## [Work to complete]
Copy out exactly the stretch below, from the line with "roust to Hauser--Proust 2A)" through the line with "deep skillet (large enough to lay the", both included; the pictures stay out.

## [Records for processing]
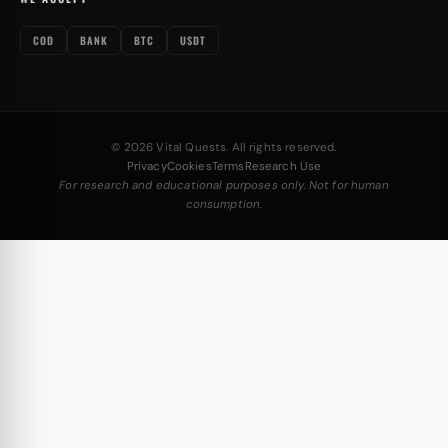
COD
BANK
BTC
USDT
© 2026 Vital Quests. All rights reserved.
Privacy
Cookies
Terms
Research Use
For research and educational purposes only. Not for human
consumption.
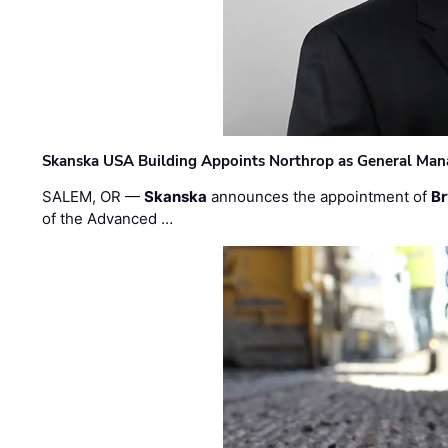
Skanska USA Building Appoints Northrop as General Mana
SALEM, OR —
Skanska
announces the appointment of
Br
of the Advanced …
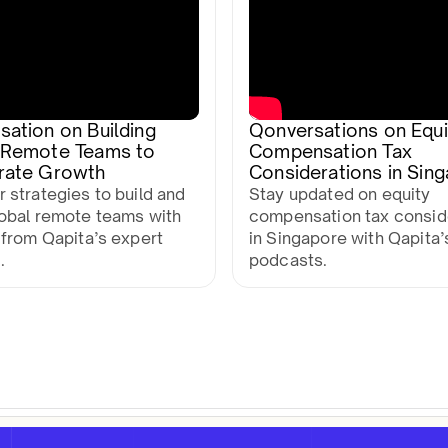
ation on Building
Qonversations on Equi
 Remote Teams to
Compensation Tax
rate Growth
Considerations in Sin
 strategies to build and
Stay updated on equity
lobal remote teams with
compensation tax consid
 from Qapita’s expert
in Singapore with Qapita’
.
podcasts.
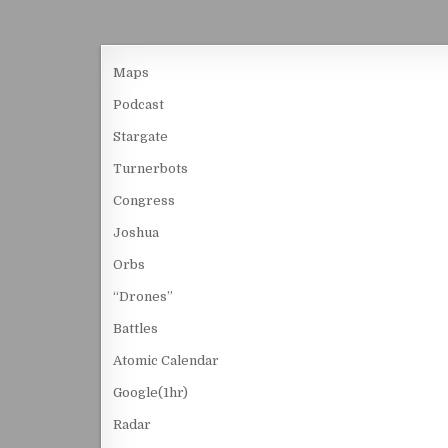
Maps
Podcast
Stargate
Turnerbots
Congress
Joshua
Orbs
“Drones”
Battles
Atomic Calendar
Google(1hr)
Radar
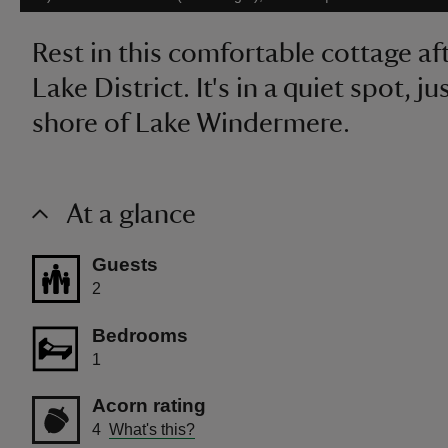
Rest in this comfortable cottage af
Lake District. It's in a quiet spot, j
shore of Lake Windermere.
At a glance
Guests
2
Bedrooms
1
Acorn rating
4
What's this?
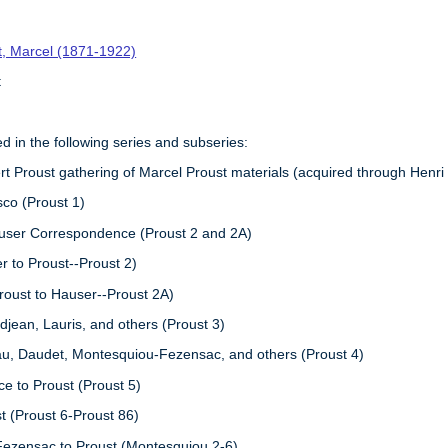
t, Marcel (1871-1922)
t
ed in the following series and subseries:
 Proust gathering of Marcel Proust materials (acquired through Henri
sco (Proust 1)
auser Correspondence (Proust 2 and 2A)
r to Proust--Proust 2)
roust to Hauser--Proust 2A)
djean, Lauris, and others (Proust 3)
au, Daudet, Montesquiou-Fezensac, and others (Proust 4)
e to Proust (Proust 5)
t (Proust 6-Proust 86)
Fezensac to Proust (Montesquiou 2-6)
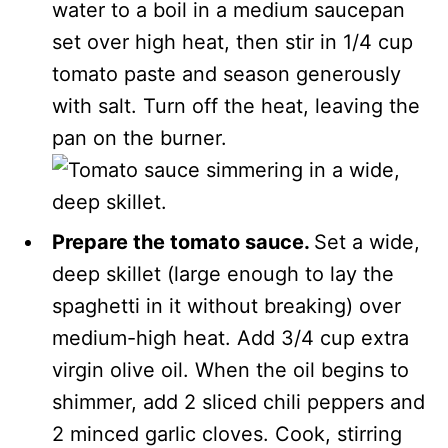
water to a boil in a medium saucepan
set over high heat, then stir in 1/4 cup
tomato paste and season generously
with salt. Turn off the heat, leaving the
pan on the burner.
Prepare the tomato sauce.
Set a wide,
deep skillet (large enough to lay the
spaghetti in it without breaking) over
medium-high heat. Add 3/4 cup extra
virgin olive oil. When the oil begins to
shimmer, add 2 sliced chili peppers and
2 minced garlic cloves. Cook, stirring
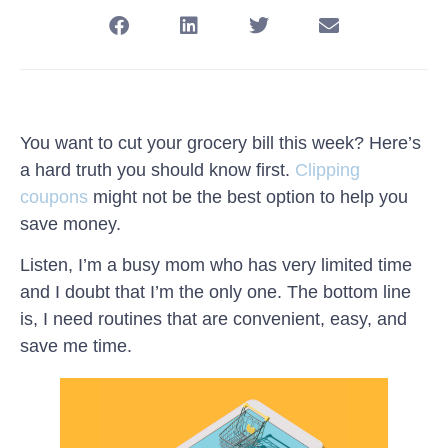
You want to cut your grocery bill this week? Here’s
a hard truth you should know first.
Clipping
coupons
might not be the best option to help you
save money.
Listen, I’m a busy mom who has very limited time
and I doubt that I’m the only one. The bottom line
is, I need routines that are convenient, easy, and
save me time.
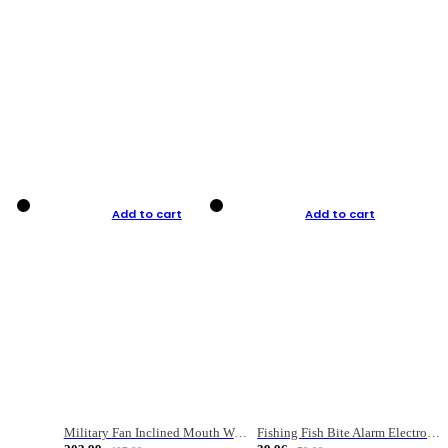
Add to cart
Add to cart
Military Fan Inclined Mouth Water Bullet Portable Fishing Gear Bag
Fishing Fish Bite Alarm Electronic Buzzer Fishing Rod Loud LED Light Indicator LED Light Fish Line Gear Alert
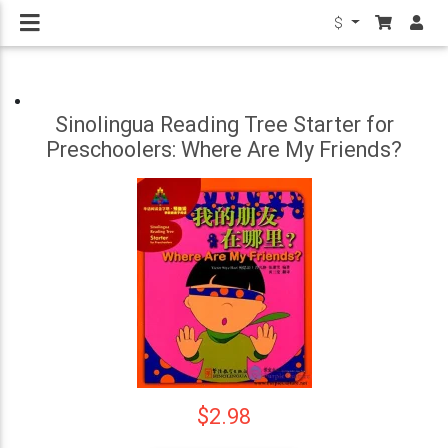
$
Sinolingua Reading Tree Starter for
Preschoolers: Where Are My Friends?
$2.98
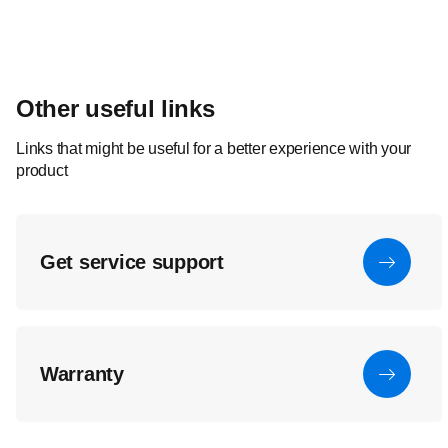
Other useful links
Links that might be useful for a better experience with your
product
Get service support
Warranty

## [Answer area]
roust to Hauser--Proust 2A)
djean, Lauris, and others (Proust 3)
au, Daudet, Montesquiou-Fezensac, and others (Proust 4)
e to Proust (Proust 5)
t (Proust 6-Proust 86)
Fezensac to Proust (Montesquiou 2-6)
water to a boil in a medium saucepan
set over high heat, then stir in 1/4 cup
tomato paste and season generously
with salt. Turn off the heat, leaving the
pan on the burner.
Prepare the tomato sauce.
Set a wide,
deep skillet (large enough to lay the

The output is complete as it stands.